Opinion
49566
08-23-2022
STATE OF IDAHO, Plaintiff-Respondent, v. PETER O'DONALD CLARKE, Defendant-Appellant.
Eric D. Fredericksen, State Appellate Public Defender; Jenny C. Swinford, Deputy Appellate Public Defender, Boise, for appellant. Hon. Lawrence G. Wasden, Attorney General; Kenneth K. Jorgensen, Deputy Attorney General, Boise, for respondent.
UNPUBLISHED OPINION
Appeal from the District Court of the First Judicial District, State of Idaho, Kootenai County. Hon. John T. Mitchell, District Judge.
Judgment of conviction and five-year determinate sentence, suspended, with five years of probation for aggravated assault; judgment of conviction and 365-day jail sentence for sexual battery, and judgment of conviction and 365-day jail sentence, suspended, with two years of probation, for sexual battery,
Eric D. Fredericksen, State Appellate Public Defender; Jenny C. Swinford, Deputy Appellate Public Defender, Boise, for appellant.
Hon. Lawrence G. Wasden, Attorney General; Kenneth K. Jorgensen, Deputy Attorney General, Boise, for respondent.
Before LORELLO, Chief Judge; HUSKEY, Judge; and BRAILSFORD, Judge
PER CURIAM
Peter O'Donald Clarke entered Alford pleas to aggravated assault, Idaho Code §§ 18-901, 18-905, and two misdemeanor counts of sexual battery, I.C. § 18-924. The district court imposed a determinate five-year sentence for aggravated assault, suspended the sentence, and placed Clarke on probation for five years. For the first count of sexual battery, the district court imposed 365 days of jail to be served. For the second count of sexual battery, the district court imposed 365 days of jail, suspended the sentence, and placed Clarke on probation for two years. The sentence for the aggravated assault runs consecutively to the two misdemeanor sentences. Clarke appeals, contending that his sentences are excessive.

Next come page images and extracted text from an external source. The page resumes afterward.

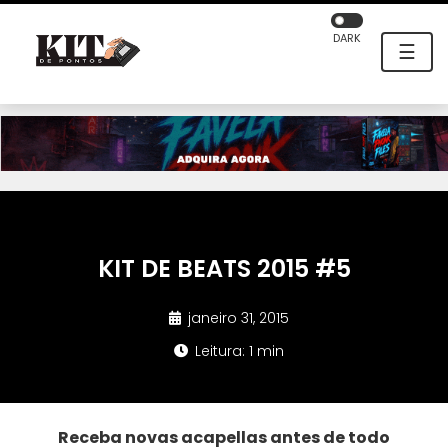
DARK
☰
KIT DE BEATS 2015 #5
janeiro 31, 2015
Leitura: 1 min
Receba novas acapellas antes de todo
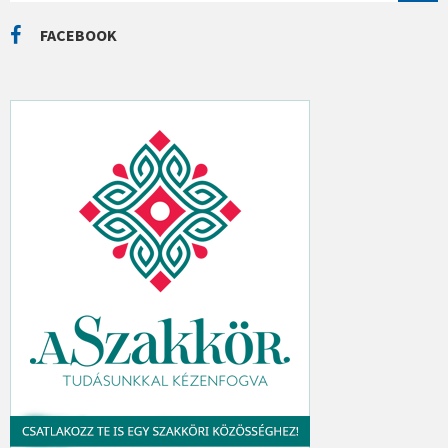
R
C
FACEBOOK
H
:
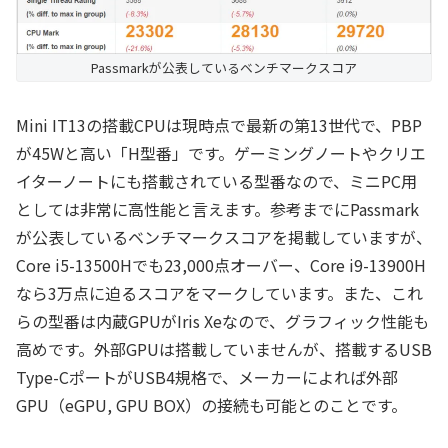
Passmarkが公表しているベンチマークスコア
Mini IT13の搭載CPUは現時点で最新の第13世代で、PBP
が45Wと高い「H型番」です。ゲーミングノートやクリエ
イターノートにも搭載されている型番なので、ミニPC用
としては非常に高性能と言えます。参考までにPassmark
が公表しているベンチマークスコアを掲載していますが、
Core i5-13500Hでも23,000点オーバー、Core i9-13900H
なら3万点に迫るスコアをマークしています。また、これ
らの型番は内蔵GPUがIris Xeなので、グラフィック性能も
高めです。外部GPUは搭載していませんが、搭載するUSB
Type-CポートがUSB4規格で、メーカーによれば外部
GPU（eGPU, GPU BOX）の接続も可能とのことです。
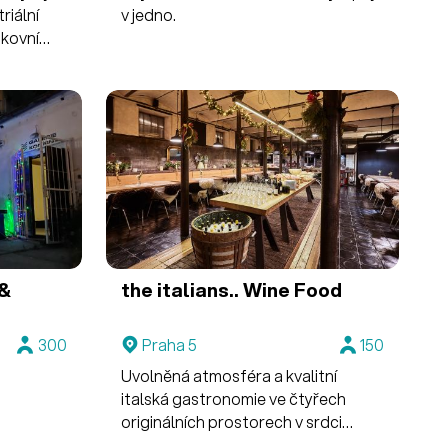
riální
v jedno.
nkovní
nální
 &
the italians.. Wine Food
300
Praha 5
150
Uvolněná atmosféra a kvalitní
italská gastronomie ve čtyřech
originálních prostorech v srdci
Smíchova.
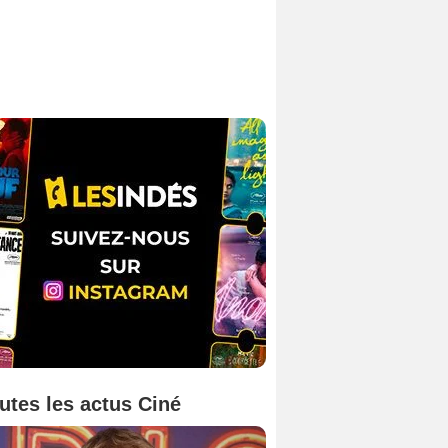
utes les actus Ciné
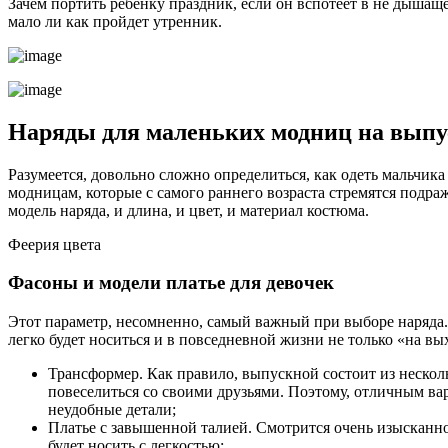
Зачем портить ребенку праздник, если он вспотеет в не дышащ
мало ли как пройдет утренник.
Наряды для маленьких модниц на выпус
Разумеется, довольно сложно определиться, как одеть мальчика
модницам, которые с самого раннего возраста стремятся подра
модель наряда, и длина, и цвет, и материал костюма.
Феерия цвета
Фасоны и модели платье для девочек
Этот параметр, несомненно, самый важный при выборе наряда.
легко будет носиться и в повседневной жизни не только «на вых
Трансформер. Как правило, выпускной состоит из нескол
повеселиться со своими друзьями. Поэтому, отличным ва
неудобные детали;
Платье с завышенной талией. Смотрится очень изысканно 
будет носить с легкостью;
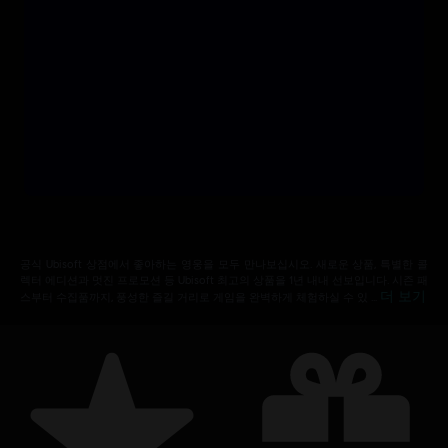
공식 Ubisoft 상점에서 좋아하는 영웅을 모두 만나보십시오. 새로운 상품, 특별한 콜
렉터 에디션과 멋진 프로모션 등 Ubisoft 최고의 상품을 1년 내내 선보입니다. 시즌 패
더 보기
스부터 수집품까지, 풍성한 즐길 거리로 게임을 완벽하게 체험하실 수 있 …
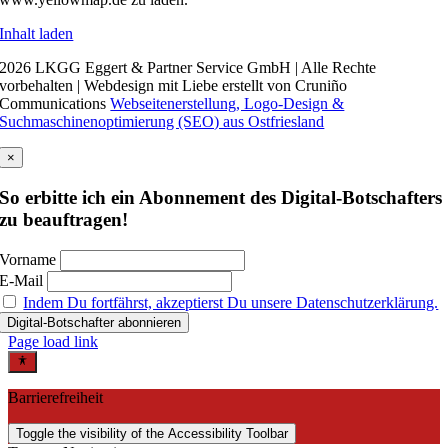
Inhalt laden
2026 LKGG Eggert & Partner Service GmbH | Alle Rechte
vorbehalten | Webdesign mit Liebe erstellt von Cruniño
Communications
Webseitenerstellung, Logo-Design &
Suchmaschinenoptimierung (SEO) aus Ostfriesland
×
So erbitte ich ein Abonnement des Digital-Botschafters
zu beauftragen!
Vorname
E-Mail
Indem Du fortfährst, akzeptierst Du unsere Datenschutzerklärung.
Page load link
Barrierefreiheit
Toggle the visibility of the Accessibility Toolbar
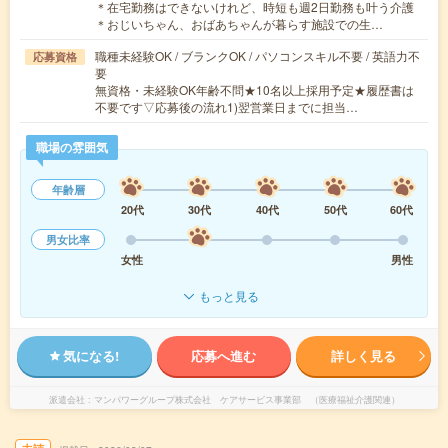
＊在宅勤務はできないけれど、時短も週2日勤務も叶う介護
＊おじいちゃん、おばあちゃんが暮らす施設での生…
職種未経験OK / ブランクOK / パソコンスキル不要 / 英語力不
応募資格
要
無資格・未経験OK年齢不問★10名以上採用予定★履歴書は
不要です▽応募後の流れ1)翌営業日までに担当…
職場の雰囲気
年齢層
20代
30代
40代
50代
60代
男女比率
女性
男性
もっと見る
気になる!
応募へ進む
詳しく見る
派遣会社
マンパワーグループ株式会社 ケアサービス事業部 （医療福祉介護関連）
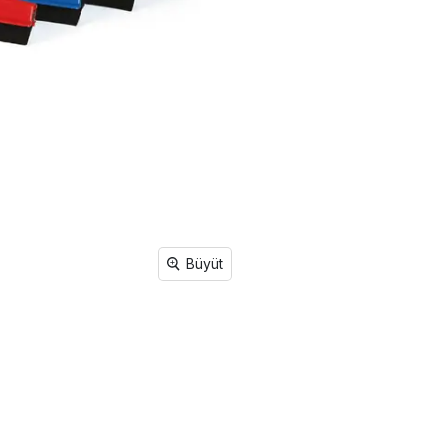
Büyüt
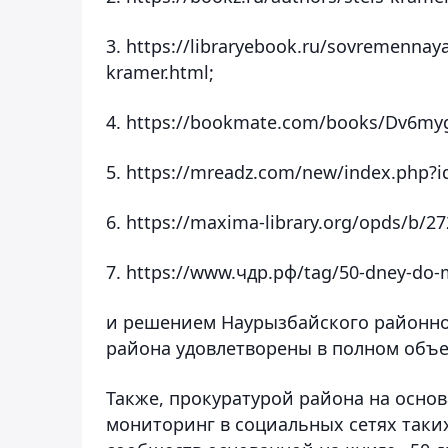
3. https://libraryebook.ru/sovremennay
kramer.html;
4. https://bookmate.com/books/Dv6my
5. https://mreadz.com/new/index.php?i
6. https://maxima-library.org/opds/b/27
7. https://www.
чдр
.
рф
/tag/50-dney-do
и решением Наурызбайского районно
района удовлетворены в полном объе
Также, прокуратурой района на осно
мониторинг в социальных сетях таких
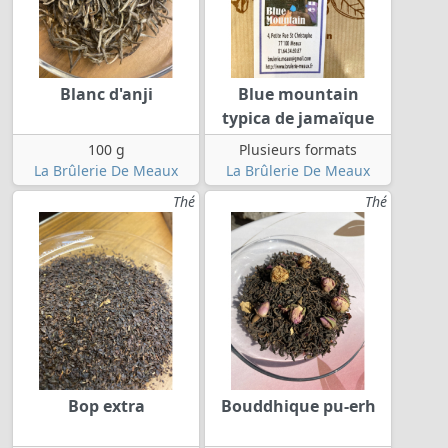
Blanc d'anji
Blue mountain
typica de jamaïque
100 g
Plusieurs formats
La Brûlerie De Meaux
La Brûlerie De Meaux
Thé
Thé
Bop extra
Bouddhique pu-erh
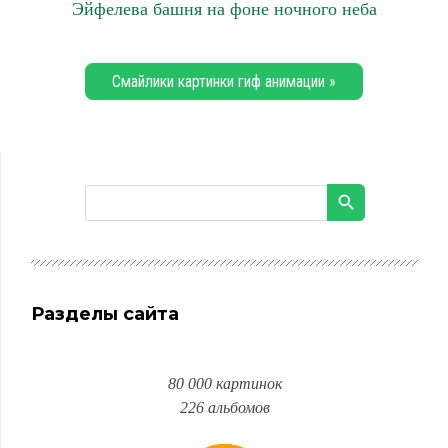
Эйфелева башня на фоне ночного неба
Смайлики картинки гиф анимации »
Разделы сайта
80 000 картинок
226 альбомов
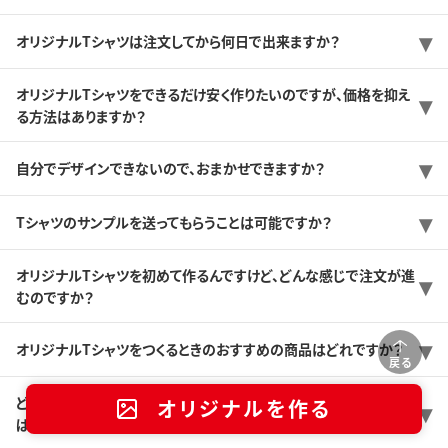
オリジナルTシャツは注文してから何日で出来ますか？
オリジナルTシャツをできるだけ安く作りたいのですが、価格を抑え
る方法はありますか？
自分でデザインできないので、おまかせできますか？
Tシャツのサンプルを送ってもらうことは可能ですか？
オリジナルTシャツを初めて作るんですけど、どんな感じで注文が進
むのですか？
オリジナルTシャツをつくるときのおすすめの商品はどれですか？
戻る
どんなプリント方法がありますか？また、どんなプリント方法を選べ
オリジナルを作る
ば良いのか分かりません。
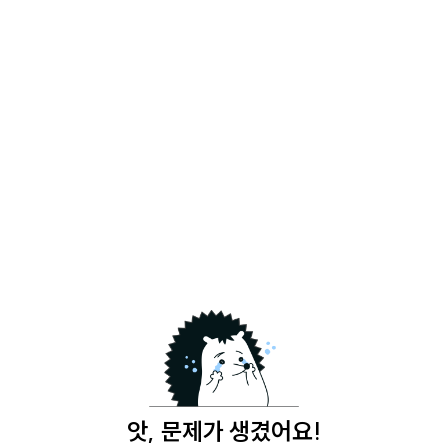
앗, 문제가 생겼어요!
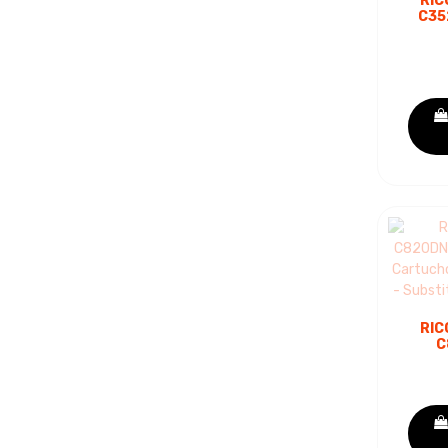
RIC
C35
C
TON
407
RIC
C
C8
C
TON
S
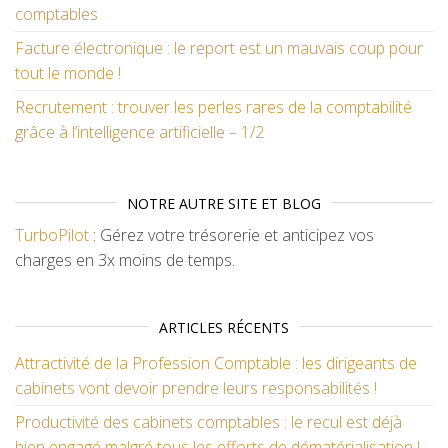
comptables
Facture électronique : le report est un mauvais coup pour
tout le monde !
Recrutement : trouver les perles rares de la comptabilité
grâce à l’intelligence artificielle – 1/2
NOTRE AUTRE SITE ET BLOG
TurboPilot
: Gérez votre trésorerie et anticipez vos
charges en 3x moins de temps.
ARTICLES RÉCENTS
Attractivité de la Profession Comptable : les dirigeants de
cabinets vont devoir prendre leurs responsabilités !
Productivité des cabinets comptables : le recul est déjà
bien engagé malgré tous les efforts de dématérialisation !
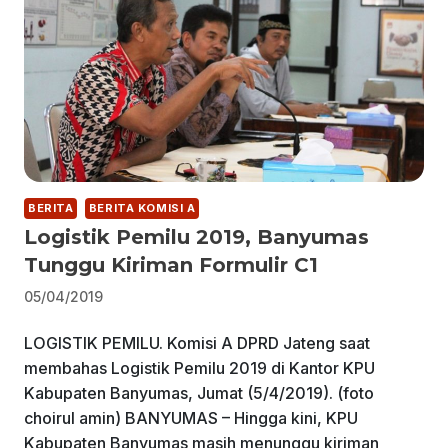
BERITA
BERITA KOMISI A
Logistik Pemilu 2019, Banyumas
Tunggu Kiriman Formulir C1
05/04/2019
LOGISTIK PEMILU. Komisi A DPRD Jateng saat
membahas Logistik Pemilu 2019 di Kantor KPU
Kabupaten Banyumas, Jumat (5/4/2019). (foto
choirul amin) BANYUMAS – Hingga kini, KPU
Kabupaten Banyumas masih menunggu kiriman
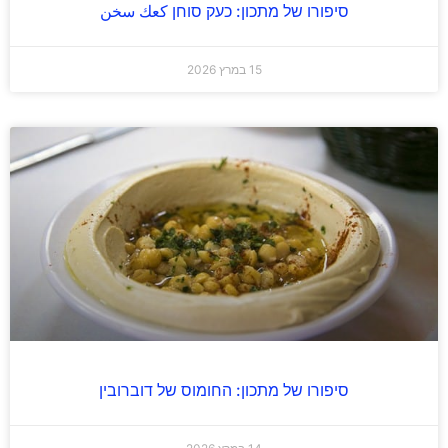
סיפורו של מתכון: כעק סוחן كعك سخن
15 במרץ 2026
סיפורו של מתכון: החומוס של דוברובין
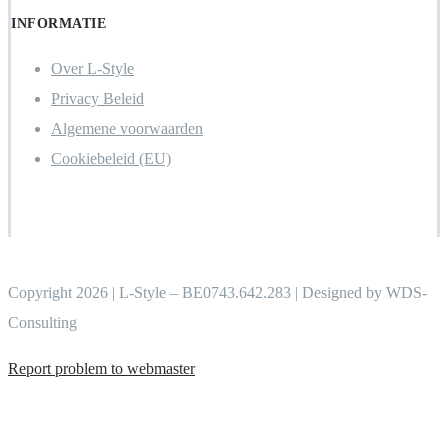
INFORMATIE
Over L-Style
Privacy Beleid
Algemene voorwaarden
Cookiebeleid (EU)
Copyright 2026 | L-Style – BE0743.642.283 | Designed by WDS-
Consulting
Report problem to webmaster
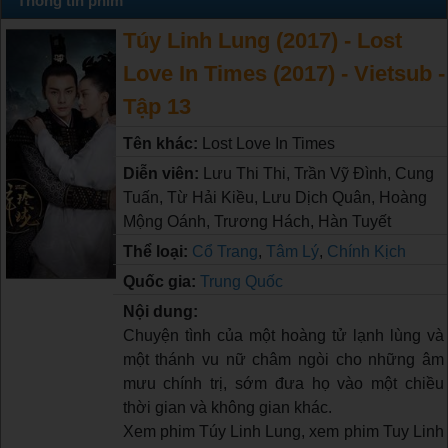
Thông tin phim
Túy Linh Lung (2017) - Lost
Love In Times (2017) - Vietsub -
Tập 13
Tên khác:
Lost Love In Times
Diễn viên:
Lưu Thi Thi, Trần Vỹ Đình, Cung
Tuấn, Từ Hải Kiều, Lưu Dịch Quân, Hoàng
Mộng Oánh, Trương Hách, Hàn Tuyết
Thể loại:
Cổ Trang
,
Tâm Lý
,
Chính Kịch
Quốc gia:
Trung Quốc
Nội dung:
Chuyện tình của một hoàng tử lạnh lùng và
một thánh vu nữ châm ngòi cho những âm
mưu chính trị, sớm đưa họ vào một chiều
thời gian và không gian khác.
Xem phim Túy Linh Lung, xem phim Tuy Linh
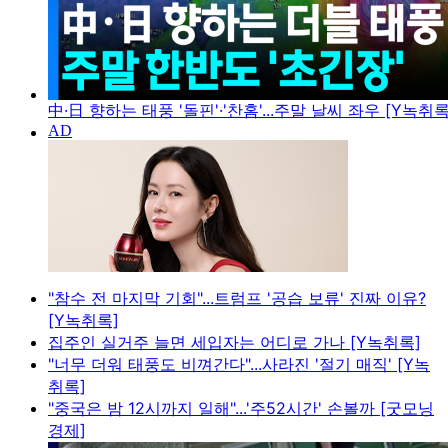
中·日 향하는 태풍 '돌핀'·'찬홈'...주말 날씨 좌우 [Y녹취록
"참수 전 마지막 기회"...트럼프 '공습 보류' 진짜 이유?
[Y녹취록]
집주인 실거주 늘면 세입자는 어디로 가나 [Y녹취록]
"너무 더워 태풍도 비껴간다"...사라진 '절기 매직' [Y녹
취록]
"중국은 밤 12시까지 일해"...'주52시간' 손볼까 [굿모닝
경제]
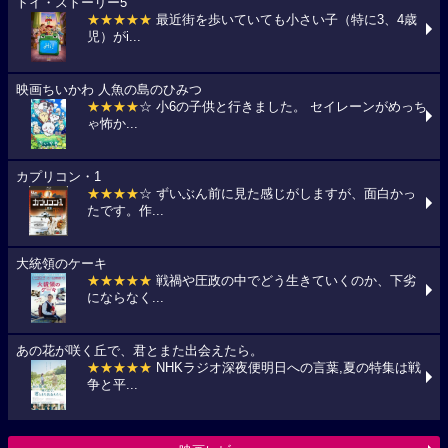
トイ・ストーリー5
★★★★★
最近街を歩いていても小さい子（特に3、4歳
児）がi...
映画ちいかわ 人魚の島のひみつ
★★★★
☆ 小6の子供と行きました。 セイレーンがめっち
ゃ怖か...
カプリコン・1
★★★★
☆ ずいぶん前に見た感じがしますが、面白かっ
たです。作...
大統領のケーキ
★★★★★
戦禍や圧政の中でどう生きていくのか、下劣
にならなく...
あの花が咲く丘で、君とまた出会えたら。
★★★★★
NHKラジオ深夜便明日への言葉,夏の特集は戦
争と平...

See North Carolina v. Alford, 400 U.S. 25 (1970).
Sentencing is a matter for the trial court's discretion. Both our standard of review and the factors to be considered in evaluating the reasonableness of the sentence are well established and need not be repeated here. See State v. Hernandez, 121 Idaho 114, 117-18, 822 P.2d 1011, 1014-15 (Ct. App. 1991); State v. Lopez, 106 Idaho 447, 449-51, 680 P.2d 869, 871-73 (Ct. App. 1984); State v. Toohill, 103 Idaho 565, 568, 650 P.2d 707, 710 (Ct. App. 1982). When reviewing the length of a sentence, we consider the defendant's entire sentence. State v. Oliver, 144 Idaho 722, 726, 170 P.3d 387, 391 (2007). Our role is limited to determining whether reasonable minds could reach the same conclusion as the district court. State v. Biggs, 168 Idaho 112, 116, 480 P.3d 150, 154 (Ct. App. 2020).
Applying these standards, and having reviewed the record in this case, we cannot say that the district court abused its discretion. Therefore, Clarke's judgments of conviction and sentences are affirmed.